Pourquoi tous les sites biens sont en anglais ?

La principale critique qui émerge de maintenant trois jours à faire le berger de chats pour les nouveaux venus sur Quora est que le site exige d’utiliser l’anglais. Comme je l’ai expliqué à plusieurs endroits, ça n’est pas de la francophobie, mais un choix initial.

À vrai dire, les fondateurs de ces sites pensent moins à passer à l’international que votre petite nièce ne pense à typer ses vidéos de karaoké YouTube en bahasa : oui, ça augmenterait son audience, mais… Pour quoi faire ? Il semblerait que la plupart des gros sites américains qui sont passé à l’international (Google, Facebook) l’ont fait après qu’un ingénieur très multiculturel ait, en entretien d’embauche apparemment, expliqué la complexité des enjeux. Des conversations avec des chefs de produits, même promis à un avenir planétaire sur Quora sont assez édifiantes : ils n’ont aucune idée de ce que ça représente. Leur monde, la Silicon Valley est très international, mais strictement anglophone.Mais pourquoi les meilleurs sites sont toujours en anglais ? Pourquoi toujours la Silicon Valley ? Plus généralement, pourquoi Hollywood pour les films, New York (avec Londres) pour pas mal de chose dont la finance, Detroit pour le rap ? Pourquoi les États-Unis ont une telle domination culturelle, longtemps après la chute du Mur ?

Ça ne peut pas être qu’un effet de l’éducation : elle est déplorable en général, même si la Silicon Valley recrute à un niveau d’élite culturelle qui a su se maintenir, les Masters et doctorat d’ingénierie de haut niveau, et surtout elle recrute des auto-didactes et des bricoleurs (hackers) sur des compétences qui ne sont pas enseignées à l’école. La Chine et la Russie semblent avoir de bien meilleurs informaticiens, mais comme ils restent en dehors de ce circuits, les uns sont plutôt recruté par l’industrie web locale qui est assez étanche à l’étranger, les autres semblent préférer la sphère cachée de la sécurité informatique.

Ça n’est pas parce que plus de monde parle anglais qu’une autre langue : même si l’anglais comme seconde langue est le dialecte européen, très peu de sociétés européenne ont émergée — pas sans un passage aux États-Unis.

Ça n’est pas non plus propre à la Californie : New York se débrouille très bien, mieux que Londres mais surtout mieux que Paris ou Amsterdam — surtout si on regarde les succès planétaires.

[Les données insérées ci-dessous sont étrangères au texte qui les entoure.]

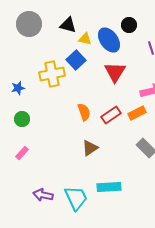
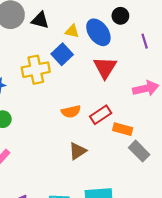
black triangle: (68, 25) -> (40, 20), moved
orange semicircle: (84, 112) -> (71, 111), turned 96
orange rectangle: (137, 113) -> (123, 129), moved, turned 42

Bien sûr San Francisco et ses alentours ont un écosystème unique d’ouverture, d’efficacité. Les conventions d’usage sur comment présenter et structurer son projet sont optimales et bien connues, la répartition des rôles et les phénomènes de réputation très clair dans une ville où on ne peut pas sortir sans que les types à la table d’à-coté parlent d’un projet qui vous intéresse.

C’est un phénomène de base installée à plusieurs échelle. À la base de d’enfermement technologique dans une capitale, il y a un grand pays : il y a beaucoup d’Américains, donc un premier marché national plus important. Avant de devoir penser à traduire votre site, vous pouvez couvrir un quart de l’économie mondiale — plus les Brittaniques, et l’élite technique du monde entier. Une fois que ça, c’est couvert, il faut penser, comme Quora d’ici quelque semaine j’espère, à comprendre les codes culturels étrangers. Pendant ce temps-là, en Europe, un ami a ouvert une boutique et un site, qui marchent bien tous les deux ; il a du penser à traduire le site (dans cinq langues) avant d’ouvrir la deuxième boutique.

C’est merveilleux, mais ça veut aussi dire que la moitié du ciel est après vous, et donc la compétition est nettement plus rude. Pour ne plus être figurants et avoir un rôle dans une série, les acteurs américains doivent se donner nettement plus de mal que les acteurs européens pour passer dans un téléfilm. À l’international, ça se retrouve, et un Allemand trouvera en général, une star américaine, doublée, plus expressive qu’un beau-gosse parisien. Ça ne veut pas dire qu’il n’y a pas de grands penseurs européens, des entrepreneurs géniaux, ou des actrices exceptionnelles : elles tiennent même le haut de l’affiche à Hollywood — mais elles le font après être passé dans la cour des grands, et l’effort professionel leur paraît toujour nettement plus délicat que de prendre l’accent.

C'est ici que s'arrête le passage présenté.